To debug the issue tried to use only one of the file inputs at a time. When using the first input a zsh log is not read, and when using the second input a zsh log is read just once as intended.
I am running a docker compose stack as described here with the version 8.7.1.
When having multiple file inputs, you need to configure sincedb_path explicitly.
Path of the sincedb database file (keeps track of the current position of monitored log files) that will be written to disk. The default will write sincedb files to <path.data>/plugins/inputs/file NOTE: it must be a file path and not a directory path
If not set, the values of both file inputs will overwrite each other. Maybe this is the reason for your issues.
Thanks for your answer. I have tried to follow your suggestion and by setting the sincedb_path explicitly (the field file_input is just to make it easier for me to debug):
After doing some additional testing, I have realised, that the issue is not with multiple filters - my bad. When only using the initial file input, logs are still processed in the pipeline even though they are not supposed to.
With that out of the way (and maybe I should create a new topic, since the title does not describe the true issue), you suggestion of splitting the path up in several paths is doable, but I am planning my project to be widely extendable, i.e. I want to have many directories/subdirectories.
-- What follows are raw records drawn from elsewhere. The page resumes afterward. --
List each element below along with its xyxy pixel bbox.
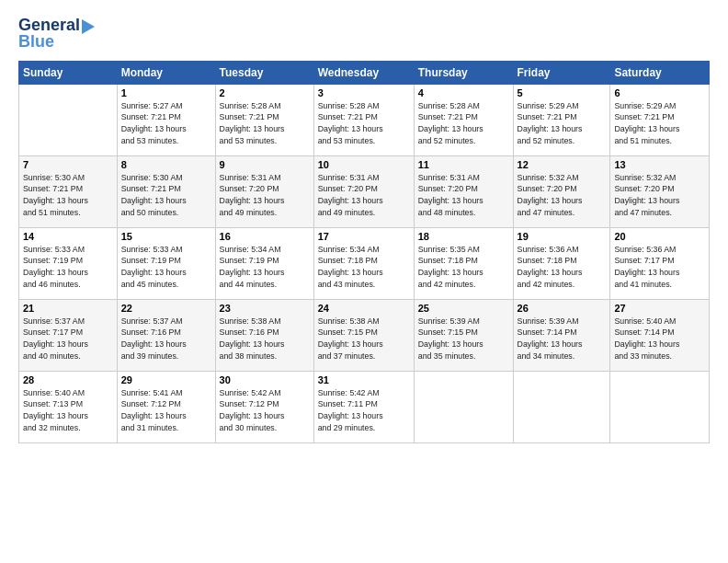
column-header-thursday: Thursday [414,61,513,84]
column-header-tuesday: Tuesday [215,61,313,84]
day-number: 16 [220,231,310,242]
day-info: Sunrise: 5:28 AM Sunset: 7:21 PM Dayligh… [318,100,410,147]
logo: General Blue [18,17,95,52]
page: General Blue SundayMondayTuesdayWednesda… [0,0,728,563]
day-number: 15 [121,231,211,242]
calendar-cell: 22Sunrise: 5:37 AM Sunset: 7:16 PM Dayli… [117,299,215,371]
day-number: 17 [318,231,410,242]
column-header-wednesday: Wednesday [313,61,414,84]
day-number: 27 [614,303,705,314]
calendar-cell: 25Sunrise: 5:39 AM Sunset: 7:15 PM Dayli… [414,299,513,371]
column-header-sunday: Sunday [19,61,118,84]
calendar-cell: 15Sunrise: 5:33 AM Sunset: 7:19 PM Dayli… [117,227,215,299]
day-info: Sunrise: 5:31 AM Sunset: 7:20 PM Dayligh… [318,172,410,219]
calendar-cell [19,84,118,155]
day-info: Sunrise: 5:38 AM Sunset: 7:15 PM Dayligh… [318,316,410,362]
day-number: 21 [23,303,113,314]
day-info: Sunrise: 5:30 AM Sunset: 7:21 PM Dayligh… [121,172,211,219]
day-number: 22 [121,303,211,314]
day-number: 25 [418,303,509,314]
calendar-cell: 19Sunrise: 5:36 AM Sunset: 7:18 PM Dayli… [513,227,610,299]
calendar-cell: 18Sunrise: 5:35 AM Sunset: 7:18 PM Dayli… [414,227,513,299]
calendar-cell: 2Sunrise: 5:28 AM Sunset: 7:21 PM Daylig… [215,84,313,155]
day-info: Sunrise: 5:36 AM Sunset: 7:18 PM Dayligh… [518,244,607,291]
day-number: 26 [518,303,607,314]
day-info: Sunrise: 5:31 AM Sunset: 7:20 PM Dayligh… [220,172,310,219]
calendar-cell: 8Sunrise: 5:30 AM Sunset: 7:21 PM Daylig… [117,155,215,227]
day-info: Sunrise: 5:29 AM Sunset: 7:21 PM Dayligh… [614,100,705,147]
day-number: 8 [121,159,211,170]
column-header-monday: Monday [117,61,215,84]
day-number: 10 [318,159,410,170]
calendar-cell: 3Sunrise: 5:28 AM Sunset: 7:21 PM Daylig… [313,84,414,155]
day-info: Sunrise: 5:32 AM Sunset: 7:20 PM Dayligh… [518,172,607,219]
day-number: 9 [220,159,310,170]
calendar-body: 1Sunrise: 5:27 AM Sunset: 7:21 PM Daylig… [19,84,710,442]
calendar-header-row: SundayMondayTuesdayWednesdayThursdayFrid… [19,61,710,84]
calendar-cell: 11Sunrise: 5:31 AM Sunset: 7:20 PM Dayli… [414,155,513,227]
calendar-week-row: 21Sunrise: 5:37 AM Sunset: 7:17 PM Dayli… [19,299,710,371]
day-number: 28 [23,374,113,385]
calendar-cell: 7Sunrise: 5:30 AM Sunset: 7:21 PM Daylig… [19,155,118,227]
calendar-cell: 26Sunrise: 5:39 AM Sunset: 7:14 PM Dayli… [513,299,610,371]
column-header-friday: Friday [513,61,610,84]
day-number: 1 [121,87,211,98]
calendar-cell: 4Sunrise: 5:28 AM Sunset: 7:21 PM Daylig… [414,84,513,155]
day-info: Sunrise: 5:40 AM Sunset: 7:14 PM Dayligh… [614,316,705,362]
day-info: Sunrise: 5:40 AM Sunset: 7:13 PM Dayligh… [23,387,113,434]
calendar-cell: 6Sunrise: 5:29 AM Sunset: 7:21 PM Daylig… [610,84,710,155]
day-number: 12 [518,159,607,170]
logo-text-blue: Blue [18,33,54,52]
day-number: 18 [418,231,509,242]
day-info: Sunrise: 5:31 AM Sunset: 7:20 PM Dayligh… [418,172,509,219]
day-info: Sunrise: 5:37 AM Sunset: 7:16 PM Dayligh… [121,316,211,362]
day-info: Sunrise: 5:41 AM Sunset: 7:12 PM Dayligh… [121,387,211,434]
day-info: Sunrise: 5:32 AM Sunset: 7:20 PM Dayligh… [614,172,705,219]
calendar-cell: 21Sunrise: 5:37 AM Sunset: 7:17 PM Dayli… [19,299,118,371]
day-number: 4 [418,87,509,98]
calendar-cell: 28Sunrise: 5:40 AM Sunset: 7:13 PM Dayli… [19,371,118,442]
day-info: Sunrise: 5:28 AM Sunset: 7:21 PM Dayligh… [418,100,509,147]
logo-arrow-icon [82,19,95,34]
day-number: 14 [23,231,113,242]
day-info: Sunrise: 5:27 AM Sunset: 7:21 PM Dayligh… [121,100,211,147]
calendar-cell: 9Sunrise: 5:31 AM Sunset: 7:20 PM Daylig… [215,155,313,227]
day-info: Sunrise: 5:37 AM Sunset: 7:17 PM Dayligh… [23,316,113,362]
day-number: 3 [318,87,410,98]
day-number: 19 [518,231,607,242]
day-number: 13 [614,159,705,170]
calendar-cell: 5Sunrise: 5:29 AM Sunset: 7:21 PM Daylig… [513,84,610,155]
day-number: 5 [518,87,607,98]
day-info: Sunrise: 5:34 AM Sunset: 7:19 PM Dayligh… [220,244,310,291]
header: General Blue [18,17,710,52]
calendar-cell: 29Sunrise: 5:41 AM Sunset: 7:12 PM Dayli… [117,371,215,442]
day-number: 31 [318,374,410,385]
calendar-cell: 30Sunrise: 5:42 AM Sunset: 7:12 PM Dayli… [215,371,313,442]
calendar-cell [610,371,710,442]
calendar-week-row: 1Sunrise: 5:27 AM Sunset: 7:21 PM Daylig… [19,84,710,155]
day-number: 6 [614,87,705,98]
calendar-cell: 12Sunrise: 5:32 AM Sunset: 7:20 PM Dayli… [513,155,610,227]
calendar-cell: 16Sunrise: 5:34 AM Sunset: 7:19 PM Dayli… [215,227,313,299]
column-header-saturday: Saturday [610,61,710,84]
calendar-week-row: 7Sunrise: 5:30 AM Sunset: 7:21 PM Daylig… [19,155,710,227]
calendar-cell: 14Sunrise: 5:33 AM Sunset: 7:19 PM Dayli… [19,227,118,299]
day-number: 20 [614,231,705,242]
day-info: Sunrise: 5:29 AM Sunset: 7:21 PM Dayligh… [518,100,607,147]
calendar-week-row: 28Sunrise: 5:40 AM Sunset: 7:13 PM Dayli… [19,371,710,442]
calendar-week-row: 14Sunrise: 5:33 AM Sunset: 7:19 PM Dayli… [19,227,710,299]
day-info: Sunrise: 5:33 AM Sunset: 7:19 PM Dayligh… [121,244,211,291]
day-info: Sunrise: 5:42 AM Sunset: 7:11 PM Dayligh… [318,387,410,434]
calendar-cell [414,371,513,442]
day-info: Sunrise: 5:30 AM Sunset: 7:21 PM Dayligh… [23,172,113,219]
calendar-cell: 24Sunrise: 5:38 AM Sunset: 7:15 PM Dayli… [313,299,414,371]
calendar-cell: 31Sunrise: 5:42 AM Sunset: 7:11 PM Dayli… [313,371,414,442]
calendar-cell: 20Sunrise: 5:36 AM Sunset: 7:17 PM Dayli… [610,227,710,299]
day-info: Sunrise: 5:39 AM Sunset: 7:15 PM Dayligh… [418,316,509,362]
day-info: Sunrise: 5:35 AM Sunset: 7:18 PM Dayligh… [418,244,509,291]
calendar-cell: 1Sunrise: 5:27 AM Sunset: 7:21 PM Daylig… [117,84,215,155]
day-number: 11 [418,159,509,170]
day-info: Sunrise: 5:34 AM Sunset: 7:18 PM Dayligh… [318,244,410,291]
day-number: 23 [220,303,310,314]
day-number: 24 [318,303,410,314]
Thus, it is not a suitable solution for me.
I my understanding of the docs, it is possible to exclude all files in a subdirectory, though its parents directory is part of the path option.
I have tried to strip as much of my Logstash configuration, which reads files located in /usr/share/logstash/ingest_data/app/zsh/:
I do not expect that to work. As @Wolfram_Haussig said, the exclude option takes a filename pattern. If you look at the source code you will see that it is calling basename so all of the directory names are discarded before the comparison is made.
My understanding is that fnmatch? requires the whole pattern to match. Thus basename will reduce /usr/share/logstash/ingest_data/app/zsh/foo.txt to foo.txt and foo,txt does not match /usr/share/logstash/ingest_data/app/zsh/*. In terms of the source, watched_file.pathname would match, but watched_file.pathname.basename does not.
Finally, I understand how works. Thank you both @Wolfram_Haussig and @Badger. The capital 'I' in "In Tail mode..." in the docs mislead me to believe it described two different examples, but now I understand it is the same example with a path (path => /var/log/*) and a pattern (exclude => "*.gz") for excluding files GunZip files.
I marked @Wolfram_Haussig's answer as a solution as i best described a solution to my question.